I once had a copy of Beaton’s Book of Household Management. Plainly printed on the inside cover was “facsimile”. Had it been an original copy, I would have kept it. It would be worth lots of money now and I could sell it on EBay but I gave it to a “cook”. It was truly a wealth of information but I didn’t need to know how to skin a rabbit or store root vegetables for the winter. Twenty five years later, I still love old book shops, flea markets and cooking and delve into the book section before anything else. Recently, I found a copy of Professional Cooking: Wayne Gisslen for Le Cordon Bleu for a $1.
Now I also have my mother’s cookbook. She only had one. There are asterisks next to her favorite recipes as well as few she never made. Her favorite is Chicken Cacciatore. That’s the dish she made for special occasions. She was always very proud of the finished dish. After grandma died, mom taught herself to cook by carefully reading and following the instructions. She wasn’t taught to cook as a kid. Her mother, an overworked domestic, didn’t want that life for her. She wanted mom to get an education and go into business. Mom would personally shop for and assemble all the ingredients. Everything had to be on the table before she began. She came late to cooking. There wasn’t any improvisation. She didn’t know what to substitute if an item wasn’t there.
Mom’s cookbook is the Better Homes & Gardens Complete Step-By-Step Cook Book. It has 122 cooking techniques and each introductory section is followed by recipes. The forward is on target as it sums up what I call “rut cooking,” making the same old thing because you are unfamiliar with other foods and techniques. I still put mom’s cookbook on the counter even though I’ve long since memorized lots of the recipes. That’s how I learned and I recently continued the tradition with my granddaughter when we made Chicken Cacciatore for Sunday dinner.

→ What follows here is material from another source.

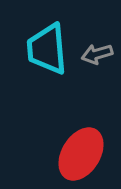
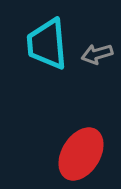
cyan trapezoid: moved 5 px up
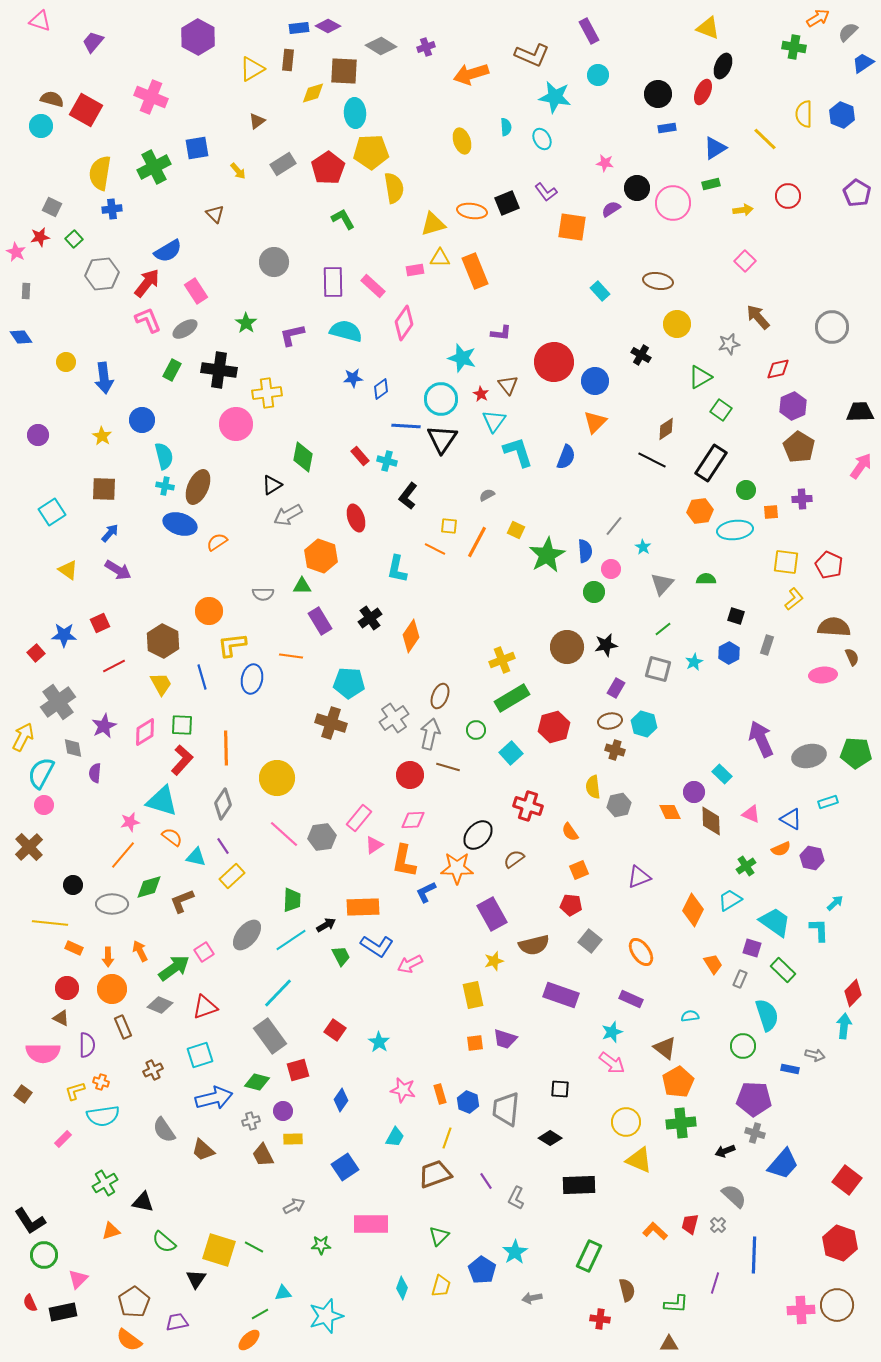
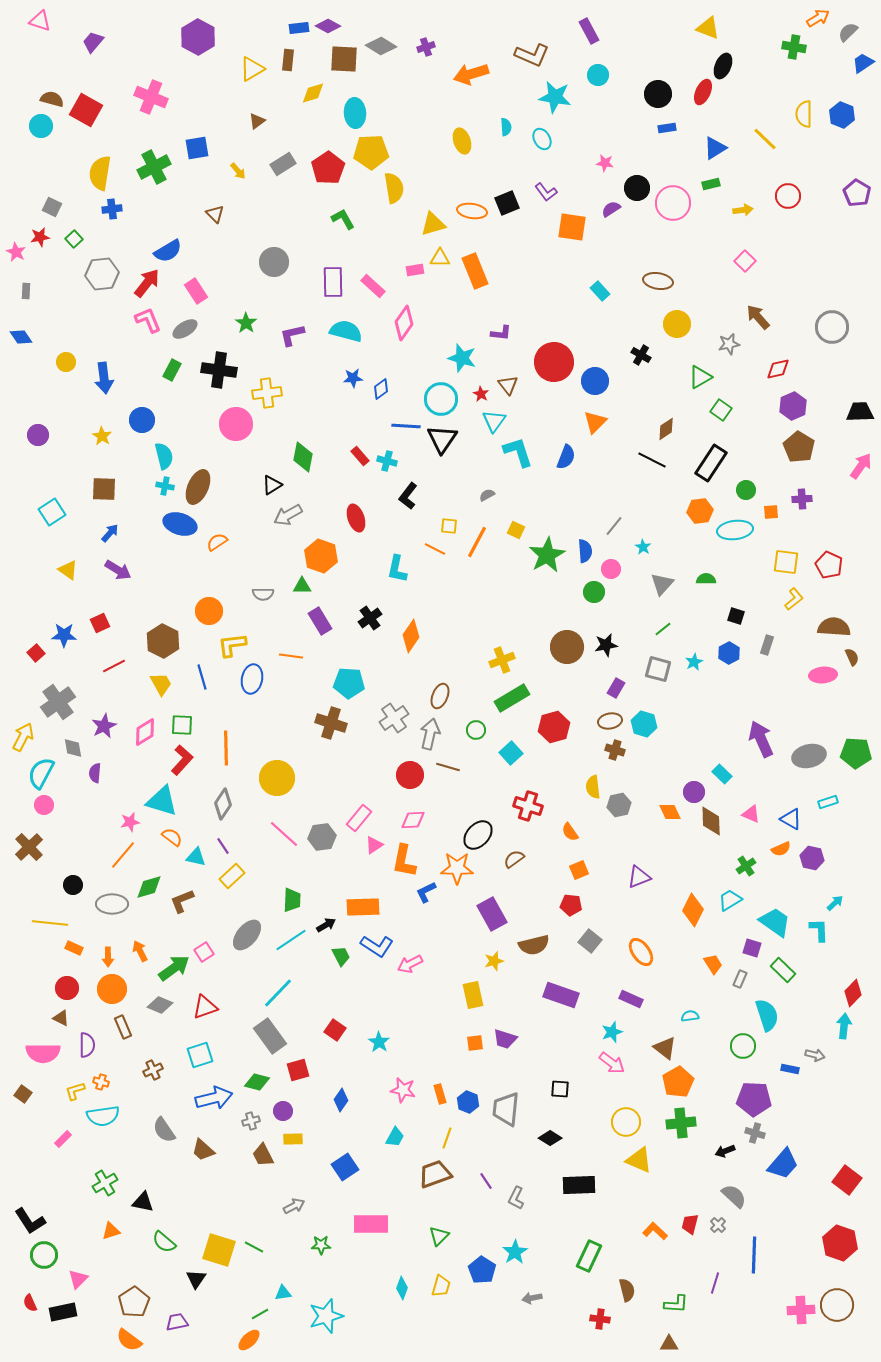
brown square at (344, 71): moved 12 px up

So welcome to Community Green Cooks as we begin with Chicken For A Month of Sundays: Chicken Cacciatore. Let’s explore life and a different chicken recipe for the next 30 weeks: A Month of Sundays. Let’s learn some techniques and explore culinary combinations that make eating a pleasure. Life isn’t a chicken in every pot, but chicken is a cook’s blank canvas. Let’s get cooking.
Technique: Braising chicken*
2 tablespoons cooking oil
2 medium onions, cut in ¼-inch slices
2 cloves garlic, minced
1 2½- to 3-pound broiler-fryer chicken, cut up
1 16-ounce can tomatoes, cut up
1 8-ounce can tomato sauce
1 teaspoon salt
1 teaspoon dried oregano or basil, crushed
1/2 teaspoon celery seed
1/4 teaspoon pepper
1 or 2 bay leaves
¼ cup dry white wine
Hot cooked rice
- In a large skillet heat oil; add onions and garlic. Cook over medium heat till onions are tender.
- Remove onions; set aside.
- Rinse chicken pieces; pat dry. Add more cooking oil to skillet, if needed. In same skillet over medium heat, brown chicken pieces for 15 minutes, turning as necessary.
- Return the cooked onions to the skillet.
- Combine undrained tomatoes, tomato sauce, salt, oregano or basil, celery seed, pepper, and bay leaves. Pour over chicken in skillet. Cover; simmer 30 minutes.
- Stir in wine; cook, uncovered, over low heat 15 minutes longer, turning occasionally.
- Chicken is done when it is easily pierced with a fork.
- Skim fat; remove bay leaves. Transfer chicken and sauce to a serving dish. Serve with hot cooked rice. Makes 4 servings.
*A classic braise is done with a relatively whole cut of meat, and the braising liquid will cover 2/3 of the product while in the pan. Then, the dish is covered and cooked at a very low simmer, until the meat becomes so tender that it can be ‘cut’ with just the gentlest of pressure from a fork (vs., a knife).